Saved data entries
++++

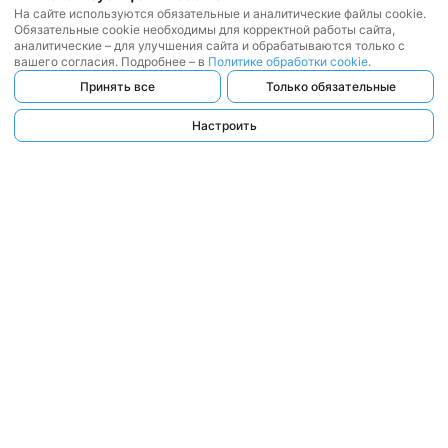
На сайте используются обязательные и аналитические файлы cookie.
Обязательные cookie необходимы для корректной работы сайта,
аналитические – для улучшения сайта и обрабатываются только с
вашего согласия. Подробнее – в
Политике обработки cookie
.
Принять все
Только обязательные
Настроить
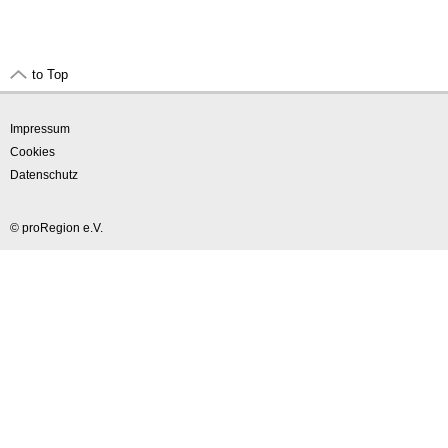
to Top
Impressum
Cookies
Datenschutz
© proRegion e.V.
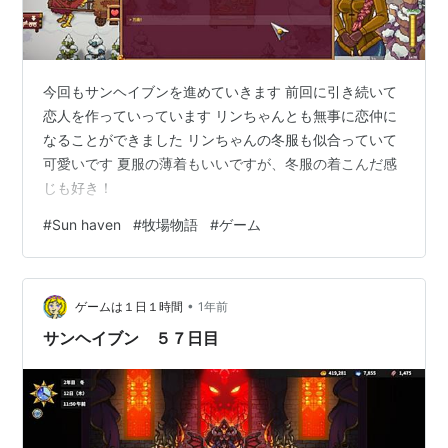
今回もサンヘイブンを進めていきます 前回に引き続いて
恋人を作っていっています リンちゃんとも無事に恋仲に
なることができました リンちゃんの冬服も似合っていて
可愛いです 夏服の薄着もいいですが、冬服の着こんだ感
じも好き！
#
Sun haven
#
牧場物語
#
ゲーム
•
ゲームは１日１時間
1年前
サンヘイブン ５７日目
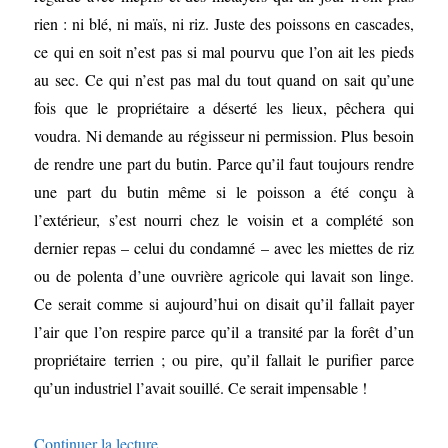
rien : ni blé, ni maïs, ni riz. Juste des poissons en cascades,
ce qui en soit n’est pas si mal pourvu que l’on ait les pieds
au sec. Ce qui n’est pas mal du tout quand on sait qu’une
fois que le propriétaire a déserté les lieux, pêchera qui
voudra. Ni demande au régisseur ni permission. Plus besoin
de rendre une part du butin. Parce qu’il faut toujours rendre
une part du butin même si le poisson a été conçu à
l’extérieur, s’est nourri chez le voisin et a complété son
dernier repas – celui du condamné – avec les miettes de riz
ou de polenta d’une ouvrière agricole qui lavait son linge.
Ce serait comme si aujourd’hui on disait qu’il fallait payer
l’air que l’on respire parce qu’il a transité par la forêt d’un
propriétaire terrien ; ou pire, qu’il fallait le purifier parce
qu’un industriel l’avait souillé. Ce serait impensable !
de « Puisque les hommes sont des sauvages »
Continuer la lecture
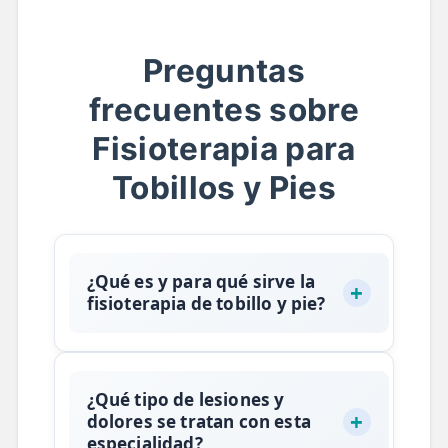
Preguntas
frecuentes sobre
Fisioterapia para
Tobillos y Pies
¿Qué es y para qué sirve la
fisioterapia de tobillo y pie?
La fisioterapia de tobillo y
pie
es
una rama especializada de la
¿Qué tipo de lesiones y
fisioterapia centrada en el
dolores se tratan con esta
diagnóstico, tratamiento y
especialidad?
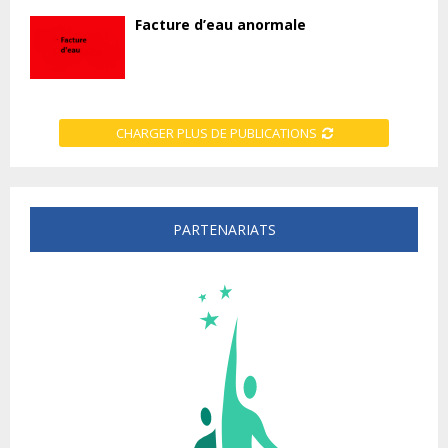
Facture d’eau anormale
CHARGER PLUS DE PUBLICATIONS
PARTENARIATS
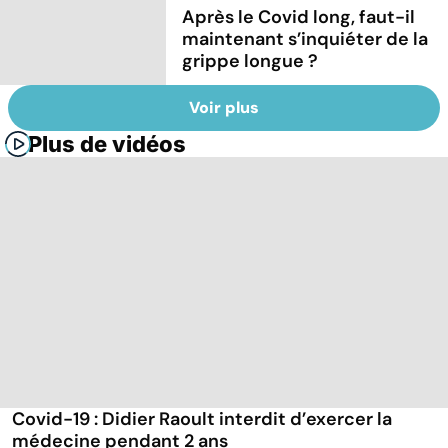
Après le Covid long, faut-il
maintenant s’inquiéter de la
grippe longue ?
Voir plus
Plus de vidéos
Covid-19 : Didier Raoult interdit d’exercer la
médecine pendant 2 ans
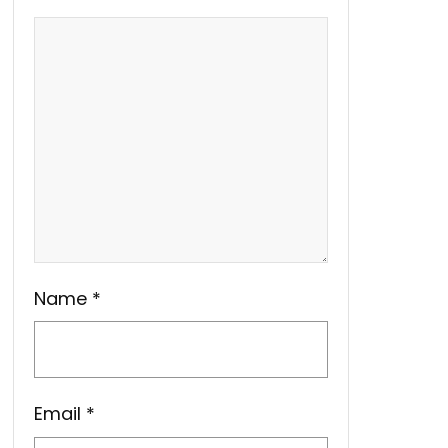
Name
*
Email
*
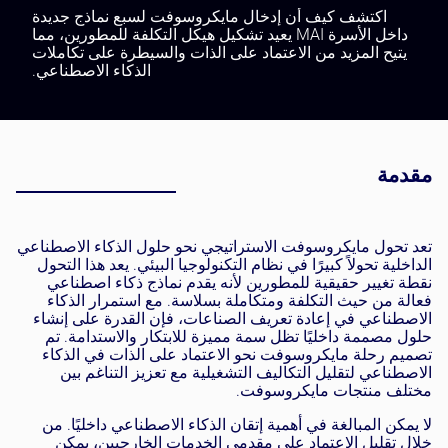
اكتشف كيف أن إدخال مايكروسوفت لسبع نماذج جديدة
داخل الأسرة MAI يعيد تشكيل هيكل التكلفة للمطورين، مما
يتيح المزيد من الاعتماد على الذات والسيطرة على تكاملات
الذكاء الاصطناعي.
مقدمة
تعد تحول مايكروسوفت الاستراتيجي نحو حلول الذكاء الاصطناعي
الداخلية تحولاً كبيرًا في نظام التكنولوجيا البيئي. يعد هذا التحول
نقطة تغيير حقيقية للمطورين لأنه يقدم نماذج ذكاء اصطناعي
فعالة من حيث التكلفة ومتكاملة بسلاسة. مع استمرار الذكاء
الاصطناعي في إعادة تعريف الصناعات، فإن القدرة على إنشاء
حلول مصممة داخليًا تظل سمة مميزة للابتكار والاستدامة. تم
تصميم رحلة مايكروسوفت نحو الاعتماد على الذات في الذكاء
الاصطناعي لتقليل التكاليف التشغيلية مع تعزيز التناغم بين
مختلف منتجات مايكروسوفت.
لا يمكن المبالغة في أهمية إتقان الذكاء الاصطناعي داخليًا. من
خلال تقليل الاعتماد على مقدمي الخدمات الخارجيين، يمكن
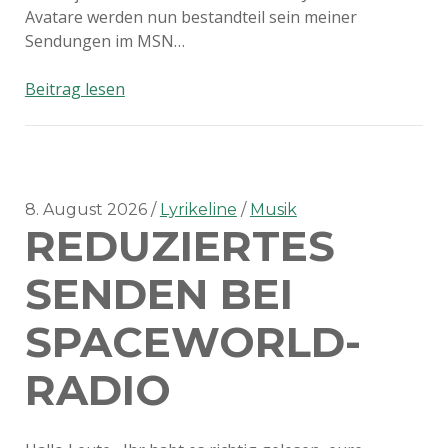
Avatare werden nun bestandteil sein meiner
Sendungen im MSN…
DJ
Beitrag lesen
Avatare
8. August 2026
Lyrikeline
Musik
REDUZIERTES
SENDEN BEI
SPACEWORLD-
RADIO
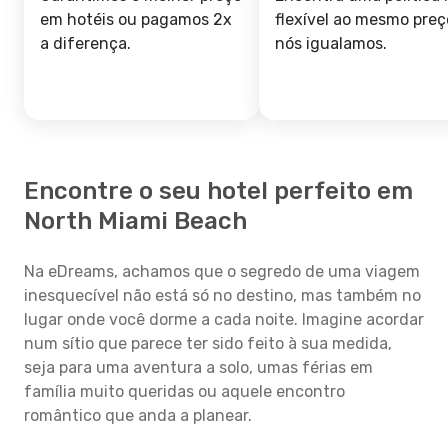
em hotéis ou pagamos 2x
flexível ao mesmo preç
a diferença.
nós igualamos.
Encontre o seu hotel perfeito em
North Miami Beach
Na eDreams, achamos que o segredo de uma viagem
inesquecível não está só no destino, mas também no
lugar onde você dorme a cada noite. Imagine acordar
num sítio que parece ter sido feito à sua medida,
seja para uma aventura a solo, umas férias em
família muito queridas ou aquele encontro
romântico que anda a planear.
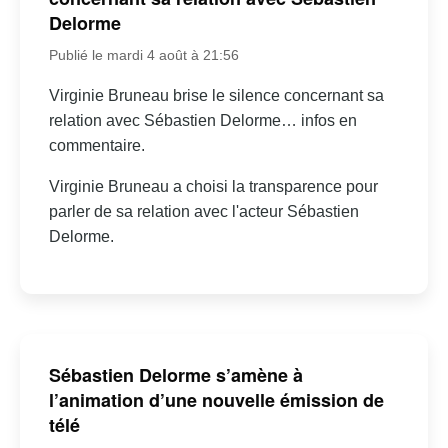
Delorme
Publié le mardi 4 août à 21:56
Virginie Bruneau brise le silence concernant sa
relation avec Sébastien Delorme… infos en
commentaire.
Virginie Bruneau a choisi la transparence pour
parler de sa relation avec l'acteur Sébastien
Delorme.
Sébastien Delorme s’amène à
l’animation d’une nouvelle émission de
télé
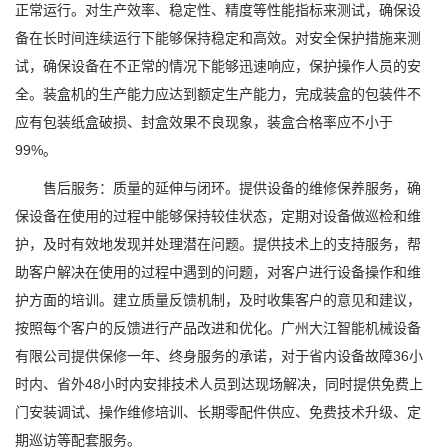
正常运行。对生产效率、稳定性、精度等性能指标来测试，确保设
备在长时间连续运行下能够保持稳定和高效。对安全保护措施来测
试，确保设备在不正常的情况下能够迅速响应，保护操作人员的安
全。装盒机的生产能力应达到额定生产能力，完成装盒的包装件不
应有包装纸盒破损、封盒效果不良现象，装盒合格率应不小于
99%。
售后服务：质量的延伸与闭环。提供设备的维修保养服务，确
保设备在使用的过程中能够保持较佳状态，定期对设备做巡检和维
护，及时有效地发现并处理潜在问题。提供技术上的支持服务，帮
助客户解决在使用的过程中遇到的问题，对客户进行设备操作和维
护方面的培训。建立质量反馈机制，及时收集客户的意见和建议，
按照每个客户的反馈进行产品改进和优化。广州大江智能机械设备
有限公司提供保修一年、终身服务的承诺，对于省内设备故障36小
时内、省外48小时内安排技术人员到达现场解决，同时提供免费上
门安装调试、操作维修培训、长期零配件供应、免费技术升级、定
期巡访等配套服务。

++++

• What this task involves: Print all entries exactly. The images do not belong in the copy.

• Finished task:
На сайте используются обязательные и аналитические файлы cookie.
Обязательные cookie необходимы для корректной работы сайта,
аналитические – для улучшения сайта и обрабатываются только с
вашего согласия. Подробнее – в
Политике обработки cookie
.
Принять все
Только обязательные
Настроить
to Top
Impressum
Cookies
Datenschutz
© proRegion e.V.
今回もサンヘイブンを進めていきます 前回に引き続いて
恋人を作っていっています リンちゃんとも無事に恋仲に
なることができました リンちゃんの冬服も似合っていて
可愛いです 夏服の薄着もいいですが、冬服の着こんだ感
じも好き！
#
Sun haven
#
牧場物語
#
ゲーム
•
ゲームは１日１時間
1年前
サンヘイブン ５７日目
rien : ni blé, ni maïs, ni riz. Juste des poissons en cascades,
ce qui en soit n’est pas si mal pourvu que l’on ait les pieds
au sec. Ce qui n’est pas mal du tout quand on sait qu’une
fois que le propriétaire a déserté les lieux, pêchera qui
voudra. Ni demande au régisseur ni permission. Plus besoin
de rendre une part du butin. Parce qu’il faut toujours rendre
une part du butin même si le poisson a été conçu à
l’extérieur, s’est nourri chez le voisin et a complété son
dernier repas – celui du condamné – avec les miettes de riz
ou de polenta d’une ouvrière agricole qui lavait son linge.
Ce serait comme si aujourd’hui on disait qu’il fallait payer
l’air que l’on respire parce qu’il a transité par la forêt d’un
propriétaire terrien ; ou pire, qu’il fallait le purifier parce
qu’un industriel l’avait souillé. Ce serait impensable !
de « Puisque les hommes sont des sauvages »
Continuer la lecture
Preguntas
frecuentes sobre
Fisioterapia para
Tobillos y Pies
¿Qué es y para qué sirve la
fisioterapia de tobillo y pie?
La fisioterapia de tobillo y
pie
es
una rama especializada de la
¿Qué tipo de lesiones y
fisioterapia centrada en el
dolores se tratan con esta
diagnóstico, tratamiento y
especialidad?
Facture d’eau anormale
CHARGER PLUS DE PUBLICATIONS
PARTENARIATS
Après le Covid long, faut-il
maintenant s’inquiéter de la
grippe longue ?
Voir plus
Plus de vidéos
Covid-19 : Didier Raoult interdit d’exercer la
médecine pendant 2 ans
Name
*
Email
*
اكتشف كيف أن إدخال مايكروسوفت لسبع نماذج جديدة
داخل الأسرة MAI يعيد تشكيل هيكل التكلفة للمطورين، مما
يتيح المزيد من الاعتماد على الذات والسيطرة على تكاملات
الذكاء الاصطناعي.
مقدمة
تعد تحول مايكروسوفت الاستراتيجي نحو حلول الذكاء الاصطناعي
الداخلية تحولاً كبيرًا في نظام التكنولوجيا البيئي. يعد هذا التحول
نقطة تغيير حقيقية للمطورين لأنه يقدم نماذج ذكاء اصطناعي
فعالة من حيث التكلفة ومتكاملة بسلاسة. مع استمرار الذكاء
الاصطناعي في إعادة تعريف الصناعات، فإن القدرة على إنشاء
حلول مصممة داخليًا تظل سمة مميزة للابتكار والاستدامة. تم
تصميم رحلة مايكروسوفت نحو الاعتماد على الذات في الذكاء
الاصطناعي لتقليل التكاليف التشغيلية مع تعزيز التناغم بين
مختلف منتجات مايكروسوفت.
لا يمكن المبالغة في أهمية إتقان الذكاء الاصطناعي داخليًا. من
خلال تقليل الاعتماد على مقدمي الخدمات الخارجيين، يمكن
Avatare werden nun bestandteil sein meiner
Sendungen im MSN…
DJ
Beitrag lesen
Avatare
8. August 2026
Lyrikeline
Musik
REDUZIERTES
SENDEN BEI
SPACEWORLD-
RADIO
em hotéis ou pagamos 2x
flexível ao mesmo preç
a diferença.
nós igualamos.
Encontre o seu hotel perfeito em
North Miami Beach
Na eDreams, achamos que o segredo de uma viagem
inesquecível não está só no destino, mas também no
lugar onde você dorme a cada noite. Imagine acordar
num sítio que parece ter sido feito à sua medida,
seja para uma aventura a solo, umas férias em
família muito queridas ou aquele encontro
romântico que anda a planear.
Delorme
Publié le mardi 4 août à 21:56
Virginie Bruneau brise le silence concernant sa
relation avec Sébastien Delorme… infos en
commentaire.
Virginie Bruneau a choisi la transparence pour
parler de sa relation avec l'acteur Sébastien
Delorme.
Sébastien Delorme s’amène à
l’animation d’une nouvelle émission de
télé
正常运行。对生产效率、稳定性、精度等性能指标来测试，确保设
备在长时间连续运行下能够保持稳定和高效。对安全保护措施来测
试，确保设备在不正常的情况下能够迅速响应，保护操作人员的安
全。装盒机的生产能力应达到额定生产能力，完成装盒的包装件不
应有包装纸盒破损、封盒效果不良现象，装盒合格率应不小于
99%。
售后服务：质量的延伸与闭环。提供设备的维修保养服务，确
保设备在使用的过程中能够保持较佳状态，定期对设备做巡检和维
护，及时有效地发现并处理潜在问题。提供技术上的支持服务，帮
助客户解决在使用的过程中遇到的问题，对客户进行设备操作和维
护方面的培训。建立质量反馈机制，及时收集客户的意见和建议，
按照每个客户的反馈进行产品改进和优化。广州大江智能机械设备
有限公司提供保修一年、终身服务的承诺，对于省内设备故障36小
时内、省外48小时内安排技术人员到达现场解决，同时提供免费上
门安装调试、操作维修培训、长期零配件供应、免费技术升级、定
期巡访等配套服务。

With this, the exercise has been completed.